>>>

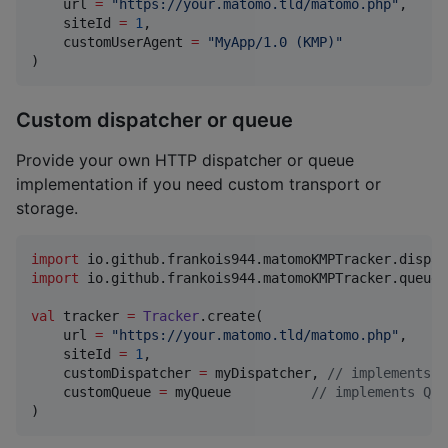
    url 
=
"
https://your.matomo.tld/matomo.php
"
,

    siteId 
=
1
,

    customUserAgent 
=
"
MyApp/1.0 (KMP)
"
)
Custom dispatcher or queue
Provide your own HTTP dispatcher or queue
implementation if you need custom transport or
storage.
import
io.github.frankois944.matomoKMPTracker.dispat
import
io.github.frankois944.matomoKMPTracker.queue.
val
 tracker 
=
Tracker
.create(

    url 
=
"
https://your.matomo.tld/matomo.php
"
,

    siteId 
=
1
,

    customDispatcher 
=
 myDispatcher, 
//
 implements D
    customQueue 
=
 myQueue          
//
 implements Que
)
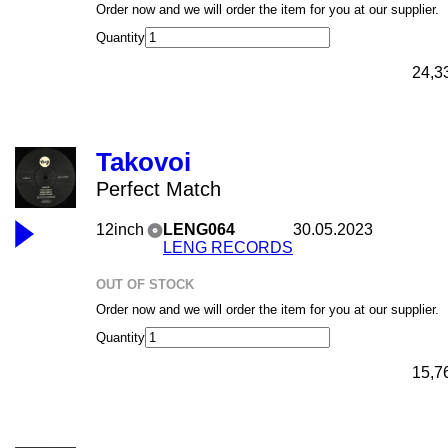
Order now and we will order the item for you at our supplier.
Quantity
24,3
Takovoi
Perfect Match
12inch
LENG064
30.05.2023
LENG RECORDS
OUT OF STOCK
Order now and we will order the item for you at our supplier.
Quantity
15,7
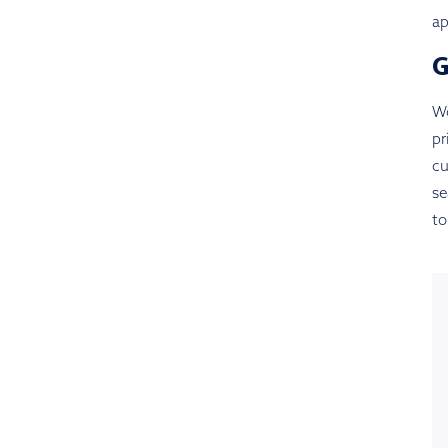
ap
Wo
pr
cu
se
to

<<<

■ What you need to do ■
Go through the listing above and quote it exactly, apart from its images.

■ Written answer ■
    url 
=
"
https://your.matomo.tld/matomo.php
"
,

    siteId 
=
1
,

    customUserAgent 
=
"
MyApp/1.0 (KMP)
"
)
Custom dispatcher or queue
Provide your own HTTP dispatcher or queue
implementation if you need custom transport or
storage.
import
io.github.frankois944.matomoKMPTracker.dispat
import
io.github.frankois944.matomoKMPTracker.queue.
val
 tracker 
=
Tracker
.create(

    url 
=
"
https://your.matomo.tld/matomo.php
"
,

    siteId 
=
1
,

    customDispatcher 
=
 myDispatcher, 
//
 implements D
    customQueue 
=
 myQueue          
//
 implements Que
)
Order now and we will order the item for you at our supplier.
Quantity
24,3
Takovoi
Perfect Match
12inch
LENG064
30.05.2023
LENG RECORDS
OUT OF STOCK
Order now and we will order the item for you at our supplier.
Quantity
15,7
ap
Wo
pr
cu
se
to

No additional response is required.